Return each record shown below exactly, with none omitted.

DATA FOR PROCESSING Start Marker

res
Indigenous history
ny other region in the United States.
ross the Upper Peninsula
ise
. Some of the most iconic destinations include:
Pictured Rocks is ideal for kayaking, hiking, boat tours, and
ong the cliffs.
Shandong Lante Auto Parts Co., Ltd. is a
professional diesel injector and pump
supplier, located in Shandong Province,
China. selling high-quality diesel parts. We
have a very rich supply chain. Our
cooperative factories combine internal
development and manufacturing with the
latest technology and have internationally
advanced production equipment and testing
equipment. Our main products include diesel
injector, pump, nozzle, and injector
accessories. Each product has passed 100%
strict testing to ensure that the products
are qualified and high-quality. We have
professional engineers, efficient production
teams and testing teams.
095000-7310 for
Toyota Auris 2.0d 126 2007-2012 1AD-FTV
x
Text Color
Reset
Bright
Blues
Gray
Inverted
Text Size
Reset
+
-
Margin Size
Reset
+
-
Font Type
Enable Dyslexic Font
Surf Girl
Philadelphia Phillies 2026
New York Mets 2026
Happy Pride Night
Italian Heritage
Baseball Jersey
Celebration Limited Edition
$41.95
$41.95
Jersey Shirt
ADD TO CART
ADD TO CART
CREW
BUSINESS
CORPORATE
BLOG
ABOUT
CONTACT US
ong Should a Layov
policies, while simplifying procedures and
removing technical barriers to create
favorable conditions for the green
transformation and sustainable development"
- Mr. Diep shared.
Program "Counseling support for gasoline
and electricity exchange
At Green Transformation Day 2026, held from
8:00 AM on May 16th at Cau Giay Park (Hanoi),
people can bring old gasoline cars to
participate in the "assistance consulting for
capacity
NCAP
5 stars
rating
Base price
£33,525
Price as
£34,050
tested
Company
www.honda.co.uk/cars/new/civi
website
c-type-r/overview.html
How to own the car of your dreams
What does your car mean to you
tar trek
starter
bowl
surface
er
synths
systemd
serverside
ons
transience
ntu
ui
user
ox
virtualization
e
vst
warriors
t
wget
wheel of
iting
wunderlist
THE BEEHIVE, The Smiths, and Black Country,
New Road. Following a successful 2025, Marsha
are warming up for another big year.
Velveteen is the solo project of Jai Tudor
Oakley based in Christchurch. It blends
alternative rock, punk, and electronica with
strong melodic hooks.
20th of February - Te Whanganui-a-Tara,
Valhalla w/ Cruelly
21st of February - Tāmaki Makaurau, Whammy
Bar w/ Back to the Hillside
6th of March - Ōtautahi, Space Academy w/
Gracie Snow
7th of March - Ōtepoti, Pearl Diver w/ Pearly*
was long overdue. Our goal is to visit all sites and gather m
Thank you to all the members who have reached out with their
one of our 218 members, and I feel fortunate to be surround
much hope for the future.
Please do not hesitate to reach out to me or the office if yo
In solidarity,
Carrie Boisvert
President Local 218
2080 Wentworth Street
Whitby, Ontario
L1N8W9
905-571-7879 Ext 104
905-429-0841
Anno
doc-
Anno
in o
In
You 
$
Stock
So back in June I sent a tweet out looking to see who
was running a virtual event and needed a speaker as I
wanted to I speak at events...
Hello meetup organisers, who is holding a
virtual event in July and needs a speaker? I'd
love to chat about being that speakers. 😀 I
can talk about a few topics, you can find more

DATA FOR PROCESSING End Marker

**RESPONSE**
res
Indigenous history
ny other region in the United States.
ross the Upper Peninsula
ise
. Some of the most iconic destinations include:
Pictured Rocks is ideal for kayaking, hiking, boat tours, and
ong the cliffs.
Shandong Lante Auto Parts Co., Ltd. is a
professional diesel injector and pump
supplier, located in Shandong Province,
China. selling high-quality diesel parts. We
have a very rich supply chain. Our
cooperative factories combine internal
development and manufacturing with the
latest technology and have internationally
advanced production equipment and testing
equipment. Our main products include diesel
injector, pump, nozzle, and injector
accessories. Each product has passed 100%
strict testing to ensure that the products
are qualified and high-quality. We have
professional engineers, efficient production
teams and testing teams.
095000-7310 for
Toyota Auris 2.0d 126 2007-2012 1AD-FTV
x
Text Color
Reset
Bright
Blues
Gray
Inverted
Text Size
Reset
+
-
Margin Size
Reset
+
-
Font Type
Enable Dyslexic Font
Surf Girl
Philadelphia Phillies 2026
New York Mets 2026
Happy Pride Night
Italian Heritage
Baseball Jersey
Celebration Limited Edition
$41.95
$41.95
Jersey Shirt
ADD TO CART
ADD TO CART
CREW
BUSINESS
CORPORATE
BLOG
ABOUT
CONTACT US
ong Should a Layov
policies, while simplifying procedures and
removing technical barriers to create
favorable conditions for the green
transformation and sustainable development"
- Mr. Diep shared.
Program "Counseling support for gasoline
and electricity exchange
At Green Transformation Day 2026, held from
8:00 AM on May 16th at Cau Giay Park (Hanoi),
people can bring old gasoline cars to
participate in the "assistance consulting for
capacity
NCAP
5 stars
rating
Base price
£33,525
Price as
£34,050
tested
Company
www.honda.co.uk/cars/new/civi
website
c-type-r/overview.html
How to own the car of your dreams
What does your car mean to you
tar trek
starter
bowl
surface
er
synths
systemd
serverside
ons
transience
ntu
ui
user
ox
virtualization
e
vst
warriors
t
wget
wheel of
iting
wunderlist
THE BEEHIVE, The Smiths, and Black Country,
New Road. Following a successful 2025, Marsha
are warming up for another big year.
Velveteen is the solo project of Jai Tudor
Oakley based in Christchurch. It blends
alternative rock, punk, and electronica with
strong melodic hooks.
20th of February - Te Whanganui-a-Tara,
Valhalla w/ Cruelly
21st of February - Tāmaki Makaurau, Whammy
Bar w/ Back to the Hillside
6th of March - Ōtautahi, Space Academy w/
Gracie Snow
7th of March - Ōtepoti, Pearl Diver w/ Pearly*
was long overdue. Our goal is to visit all sites and gather m
Thank you to all the members who have reached out with their
one of our 218 members, and I feel fortunate to be surround
much hope for the future.
Please do not hesitate to reach out to me or the office if yo
In solidarity,
Carrie Boisvert
President Local 218
2080 Wentworth Street
Whitby, Ontario
L1N8W9
905-571-7879 Ext 104
905-429-0841
Anno
doc-
Anno
in o
In
You 
$
Stock
So back in June I sent a tweet out looking to see who
was running a virtual event and needed a speaker as I
wanted to I speak at events...
Hello meetup organisers, who is holding a
virtual event in July and needs a speaker? I'd
love to chat about being that speakers. 😀 I
can talk about a few topics, you can find more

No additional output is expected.